** Your goal **
Would you go through the records below and copy each line with the string "galaxy"?

** Records **

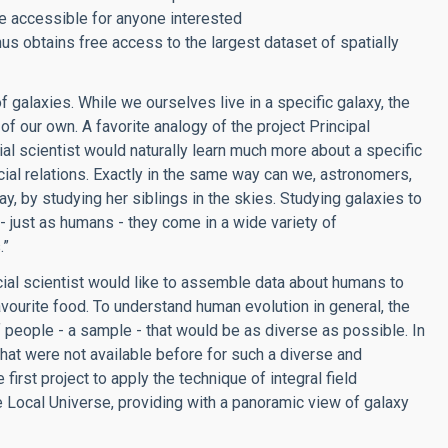
re accessible for anyone interested
s obtains free access to the largest dataset of spatially
 galaxies. While we ourselves live in a specific galaxy, the
of our own. A favorite analogy of the project Principal
al scientist would naturally learn much more about a specific
ial relations. Exactly in the same way can we, astronomers,
, by studying her siblings in the skies. Studying galaxies to
 - just as humans - they come in a wide variety of
.”
ocial scientist would like to assemble data about humans to
avourite food. To understand human evolution in general, the
f people - a sample - that would be as diverse as possible. In
hat were not available before for such a diverse and
irst project to apply the technique of integral field
e Local Universe, providing with a panoramic view of galaxy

** Result of the exercise **
 galaxies. While we ourselves live in a specific galaxy, the
e Local Universe, providing with a panoramic view of galaxy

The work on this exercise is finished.